[RECORD SET Boundary: Start]
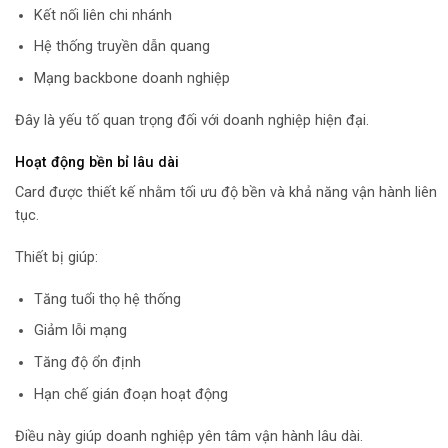
Kết nối liên chi nhánh
Hệ thống truyền dẫn quang
Mạng backbone doanh nghiệp
Đây là yếu tố quan trọng đối với doanh nghiệp hiện đại.
Hoạt động bền bỉ lâu dài
Card được thiết kế nhằm tối ưu độ bền và khả năng vận hành liên
tục.
Thiết bị giúp:
Tăng tuổi thọ hệ thống
Giảm lỗi mạng
Tăng độ ổn định
Hạn chế gián đoạn hoạt động
Điều này giúp doanh nghiệp yên tâm vận hành lâu dài.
[RECORD SET Boundary: End]
▶ EXERCISE INSTRUCTIONS:
Return the whole listing exactly, minus its pictures.

▶ RESPONSE BOX:
Kết nối liên chi nhánh
Hệ thống truyền dẫn quang
Mạng backbone doanh nghiệp
Đây là yếu tố quan trọng đối với doanh nghiệp hiện đại.
Hoạt động bền bỉ lâu dài
Card được thiết kế nhằm tối ưu độ bền và khả năng vận hành liên
tục.
Thiết bị giúp:
Tăng tuổi thọ hệ thống
Giảm lỗi mạng
Tăng độ ổn định
Hạn chế gián đoạn hoạt động
Điều này giúp doanh nghiệp yên tâm vận hành lâu dài.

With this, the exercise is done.